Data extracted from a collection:
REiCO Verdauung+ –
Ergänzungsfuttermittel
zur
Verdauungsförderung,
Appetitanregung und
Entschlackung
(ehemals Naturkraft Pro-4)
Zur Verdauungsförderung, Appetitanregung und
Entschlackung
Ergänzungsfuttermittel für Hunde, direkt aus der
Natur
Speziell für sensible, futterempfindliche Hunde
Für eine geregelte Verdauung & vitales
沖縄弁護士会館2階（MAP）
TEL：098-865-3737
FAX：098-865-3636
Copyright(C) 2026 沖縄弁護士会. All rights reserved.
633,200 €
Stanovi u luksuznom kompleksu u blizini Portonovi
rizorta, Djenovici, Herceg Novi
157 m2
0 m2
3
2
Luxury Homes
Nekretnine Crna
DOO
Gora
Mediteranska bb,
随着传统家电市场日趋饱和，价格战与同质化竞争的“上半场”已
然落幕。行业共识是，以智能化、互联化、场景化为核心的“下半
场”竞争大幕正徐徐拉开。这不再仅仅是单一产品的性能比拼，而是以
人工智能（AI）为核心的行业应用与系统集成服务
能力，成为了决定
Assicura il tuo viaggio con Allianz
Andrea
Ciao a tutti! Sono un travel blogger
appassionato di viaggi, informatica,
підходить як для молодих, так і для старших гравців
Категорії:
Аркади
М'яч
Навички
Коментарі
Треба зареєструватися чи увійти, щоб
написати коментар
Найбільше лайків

### What you should do:
Repeat the records above exactly, with nothing left out.

### Exercise solution:
REiCO Verdauung+ –
Ergänzungsfuttermittel
zur
Verdauungsförderung,
Appetitanregung und
Entschlackung
(ehemals Naturkraft Pro-4)
Zur Verdauungsförderung, Appetitanregung und
Entschlackung
Ergänzungsfuttermittel für Hunde, direkt aus der
Natur
Speziell für sensible, futterempfindliche Hunde
Für eine geregelte Verdauung & vitales
沖縄弁護士会館2階（MAP）
TEL：098-865-3737
FAX：098-865-3636
Copyright(C) 2026 沖縄弁護士会. All rights reserved.
633,200 €
Stanovi u luksuznom kompleksu u blizini Portonovi
rizorta, Djenovici, Herceg Novi
157 m2
0 m2
3
2
Luxury Homes
Nekretnine Crna
DOO
Gora
Mediteranska bb,
随着传统家电市场日趋饱和，价格战与同质化竞争的“上半场”已
然落幕。行业共识是，以智能化、互联化、场景化为核心的“下半
场”竞争大幕正徐徐拉开。这不再仅仅是单一产品的性能比拼，而是以
人工智能（AI）为核心的行业应用与系统集成服务
能力，成为了决定
Assicura il tuo viaggio con Allianz
Andrea
Ciao a tutti! Sono un travel blogger
appassionato di viaggi, informatica,
підходить як для молодих, так і для старших гравців
Категорії:
Аркади
М'яч
Навички
Коментарі
Треба зареєструватися чи увійти, щоб
написати коментар
Найбільше лайків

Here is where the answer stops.